Outras pessoas também envolvidas no conflito foram assassinadas após a ocupação: o jovem Sérgio Rodrigues, já rendido e preso na manhã do dia 09, foi retirado de cima de um caminhão e seu corpo foi encontrado 15 dias depois, boiando no rio Tanarú com marcas de espancamento e de perfuração de bala. Sérgio foi identificado como uma das lideranças que organizaram a resistência ao cerco realizado por pistoleiros e policiais na madrugada do mesmo dia. Da mesma forma o vereador Nelinho Ribeiro, de Corumbiara, que apoiou os camponeses, também foi assassinado meses depois. Para muitos posseiros da região e pesquisadores, mesmo sem a presença de corpos, o número de vítimas é maior, considerando  todos os que morreram posteriormente em virtude das sequelas do conflito.
À época D. Geraldo Verdier, bispo de Guajará-Mirim, enviou ossos encontrados para análise em laboratório na França, que constatou se tratarem de restos humanos. Houve inúmeros relatos de torturas e execuções sumárias por parte da PM e paira sobre a ação desastrosa da polícia a denúncia de terem entre seus efetivos, pistoleiros e funcionários de fazendas recrutados por latifundiários da região de Corumbiara e Vilhena.
Esta e outras questões serão discutidas com cineastas, camponeses, estudantes e professores. Entre os documentários selecionados, estão os documentários: “CORUMBIARA: Esta Terra é Nossa”, de Ana Lúcia Nunes (RJ), Pâmela G. Jimenez (Bolívia) e CODEVISE; “CORUMBIARA NUNCA MAIS”, da Central Única dos Trabalhadores; “CORUMBIARA: O massacre dos camponeses”, da Prof.ª Drª Helena Angélica Mesquita entre outros curtas.

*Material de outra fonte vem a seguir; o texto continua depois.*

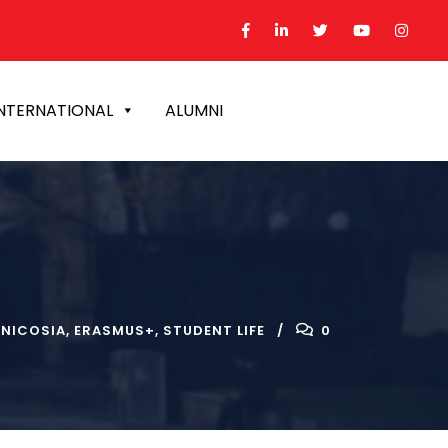
NTERNATIONAL
ALUMNI
NICOSIA
,
ERASMUS+
,
STUDENT LIFE
0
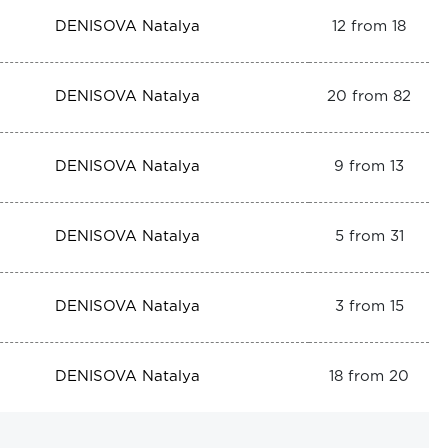
DENISOVA Natalya
12 from 18
DENISOVA Natalya
20 from 82
DENISOVA Natalya
9 from 13
DENISOVA Natalya
5 from 31
DENISOVA Natalya
3 from 15
DENISOVA Natalya
18 from 20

A sessão temática ocorrerá no horário das 13:30 às 17:00 no Auditório do IFRO – Campus Vilhena e é aberta a toda a comunidade.
 
 
PROJETO DE CINEMA INTEGRADO COM OUTRAS ATIVIDADES DE ENSINO, EXTENSÃO E PESQUISA.
 
Segundo o Historiador e Professor Ms. Márcio M. Martins (IFRO-Campus Vilhena), a proposta de discutir História Regional e Conflitos agrários, vai além de uma simples exibição e debate do tema em uma tarde. Trata-se de manter a memória e a resistência dos camponeses que se expressam em Corumbiara e em outros conflitos agrários desconhecidos pelo grande público. “A história recente de Rondônia, sobretudo a partir da colonização recente das décadas de 1970, 1980 e 1990 são marcadas por conflitos agrários em todo o território rondoniense e são o reflexo das políticas do gerenciamento militar que apenas deslocaram os conflitos do centro sul do Brasil para a Amazônia”, afirma.

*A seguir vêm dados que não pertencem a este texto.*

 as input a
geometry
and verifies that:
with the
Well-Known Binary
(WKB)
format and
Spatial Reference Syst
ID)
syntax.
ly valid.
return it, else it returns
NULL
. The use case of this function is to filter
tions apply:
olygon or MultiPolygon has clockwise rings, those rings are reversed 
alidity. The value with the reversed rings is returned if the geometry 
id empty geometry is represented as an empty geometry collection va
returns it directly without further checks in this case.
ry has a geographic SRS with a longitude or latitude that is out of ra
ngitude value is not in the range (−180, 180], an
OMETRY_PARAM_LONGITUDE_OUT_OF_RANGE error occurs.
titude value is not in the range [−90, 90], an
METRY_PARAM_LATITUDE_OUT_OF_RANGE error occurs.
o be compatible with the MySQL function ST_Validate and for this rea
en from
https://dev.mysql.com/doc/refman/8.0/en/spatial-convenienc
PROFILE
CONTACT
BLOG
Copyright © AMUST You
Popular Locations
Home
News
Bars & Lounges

Os conflitos agrários envolvendo camponeses e latifundiários ainda são uma constante no Estado. Segundo a Comissão Pastoral da Terra, em 2014, Rondônia foi um dos Estados com a maior incidência de conflitos agrários e assassinatos, no campo, ficando atrás apenas do Pará. Estamos realizando uma pesquisa que objetiva levantar e quantificar esses conflitos agrários no Cone Sul de Rondônia, mas também analisar as causas desses conflitos.

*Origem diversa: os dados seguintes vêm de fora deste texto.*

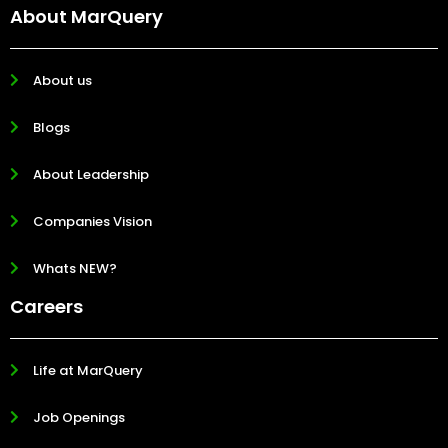
About MarQuery
About us
Blogs
About Leadership
Companies Vision
Whats NEW?
Careers
Life at MarQuery
Job Openings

O pesquisador também coordena outro projeto de Extensão denominado História, Memória e Resistência camponesa de Corumbiara, que objetiva apoiar as famílias assentadas na antiga fazenda Santa Elina, por meio de ações afirmativas que valorizem e incentivem as famílias a permanecerem em suas terras. “Nossa proposta, prevê, entre outras ações, fomentar a discussão e a resolução de problemas relacionados à questão educacional e à produção agrícola, duas questões importantes para garantir a permanência na terra, conclui o professor.